Imagine being able to get off westbound Interstate 94 in downtown Minneapolis and not have to navigate around the Metrodome and the Government Center light-rail stop on 5th Street to reach destinations such as Target Center, Target Field and popular nightclubs in the Warehouse District.
Folks in the Minneapolis Public Works department sure can.
Their desire to replace the current 5th Street ramp with one at 7th Street and give motorists a straight shot through downtown hinges on whether the Minnesota Department of Transportation thinks the idea has merit.
MnDOT is evaluating applications for its Transportation Economic Development (TED) and Corridor Investment Management Strategy (CIMS) grants, which the department will award later this month. The city applied for both.
"The city has been interested in this for a while, but there has been no funding to make it happen," said Steve Hay, a city transportation planner.

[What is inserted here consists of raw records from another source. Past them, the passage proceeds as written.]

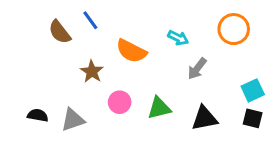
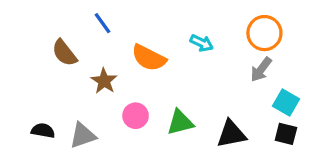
brown semicircle: (60, 32) -> (64, 53), moved
gray arrow: (197, 69) -> (261, 69), moved
cyan square: (253, 90) -> (286, 102), turned -35

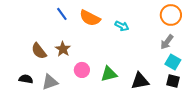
orange circle: (264, 33) -> (171, 15), moved
brown semicircle: (64, 53) -> (39, 51), moved
orange semicircle: (149, 58) -> (90, 18), moved
gray arrow: (261, 69) -> (167, 42), moved

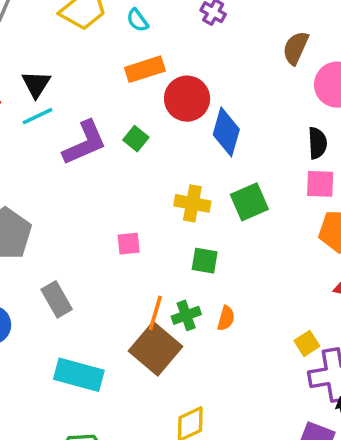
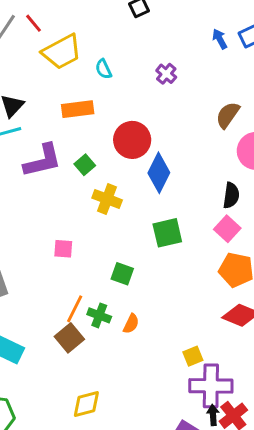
orange rectangle: (145, 69) -> (78, 109), moved
pink square: (320, 184) -> (227, 229), turned 30
yellow cross: (192, 203) -> (107, 199), moved
green cross: (186, 315) -> (99, 315), turned 30
brown square: (155, 349) -> (69, 338), size x0.7

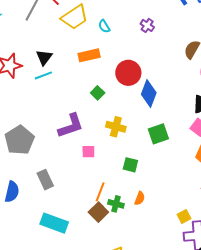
purple L-shape: (43, 161) -> (71, 126), moved
yellow cross: (107, 199) -> (116, 127), moved
green cross: (99, 315) -> (116, 204), moved

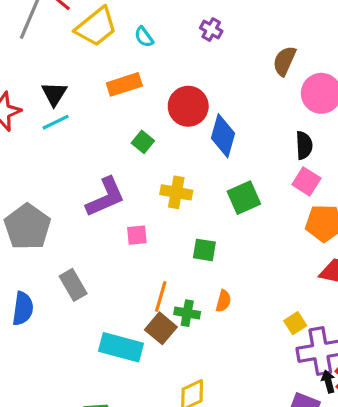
cyan rectangle: (54, 223) -> (121, 347), moved

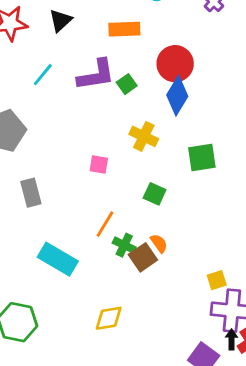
cyan line: (56, 122) -> (43, 75), moved, turned -40
blue diamond: (223, 136) -> (177, 96), moved
purple L-shape: (105, 197) -> (96, 75), moved
orange semicircle: (223, 301) -> (159, 243), turned -66
brown square: (161, 328) -> (143, 257), moved

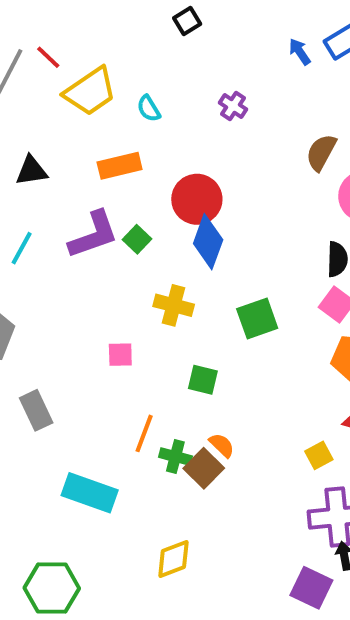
black triangle: (61, 20) -> (31, 171), turned 45
yellow square: (217, 280) -> (319, 455), moved

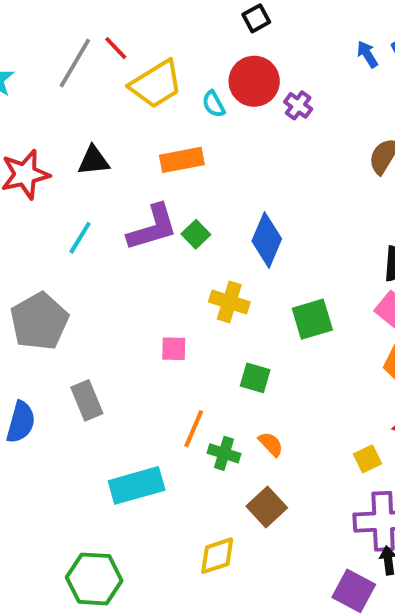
red circle: (197, 199) -> (254, 81), moved
brown square: (204, 468) -> (267, 507), moved
cyan rectangle: (90, 493) -> (137, 485), turned -38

The dream is included in "Access Minneapolis," the city's 10-year action plan to address transportation needs and options. It also has been on MnDOT's radar for the past five years since the agency's downtown freeway study found that a ramp from I-94 to 7th Street would be "desirable."
As drafted, the plan calls for the current 5th Street ramp to be closed and possibly repurposed as a street or a bike path to connect downtown with the West Bank. The new I-94 ramp would connect directly to 7th Street, which is designed to handle high-traffic volumes, Hay said.
Neither grant would cover the entire $9.7 million cost, but would go a long way to making the vision reality. TED grants award a maximum of $7 million per project and CIMS grants fund 90 percent. So even if Minneapolis gets either grant, the city will have to kick in some of its own money, Hay said. That would come to between $1.4 and $2.7 million.